Larangan Memakai Jilbab di India, Komunalisme dan Patriarki Saling Bersinggungan, Ada Apa?

4 April 2022, 11:35 WIB
Ilustrasi jilbab. /Yulian Hijab/

LINGKAR MADIUN - Kontroversi jilbab yang sedang berlangsung di negara bagian Karnataka, India selatan.

Karena di Karnataka, gadis-gadis muda Muslim melawan sekolah mereka, gerombolan sayap kanan Hindu, pemerintah negara bagian dan bahkan pengadilan negara bagian untuk dapat mengenakan jilbab mereka di ruang kelas.

Ini tidak diragukan lagi merupakan perjuangan feminis bagaimanapun juga, para wanita ini berjuang melawan upaya patriarki untuk mengawasi pakaian mereka. Tapi tidak semua orang melihatnya seperti itu.

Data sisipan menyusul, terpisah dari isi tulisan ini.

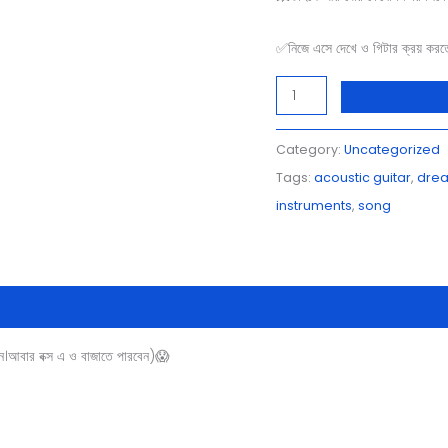
✅নিজে এসে দেখে ও গিটার ক্রয় করত
Category:
Uncategorized
Tags:
acoustic guitar
,
dre
instruments
,
song
বার বক্স এ ও বাজাতে পারবেন)😱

Baca Juga: 9 Fakta Menarik Batu Tawas yang Dipercaya Sebagai Pencegah hingga Usir Bau Badan

Kelompok sayap kanan Hindu, dan bahkan bagian tertentu dari intelektual elit India, tampak yakin bahwa para wanita ini pasti telah dicuci otak oleh keluarga penindas mereka atau ortodoksi Islam untuk ingin mengenakan pakaian ini.

Tentu saja, sudut pandang ini tidak tumbuh sepenuhnya secara organik.

Di tengah pemilihan di lima negara bagian, termasuk negara bagian terpadat di India dan mungkin signifikan secara politik, Uttar Pradesh, ada intrik politik yang bermain.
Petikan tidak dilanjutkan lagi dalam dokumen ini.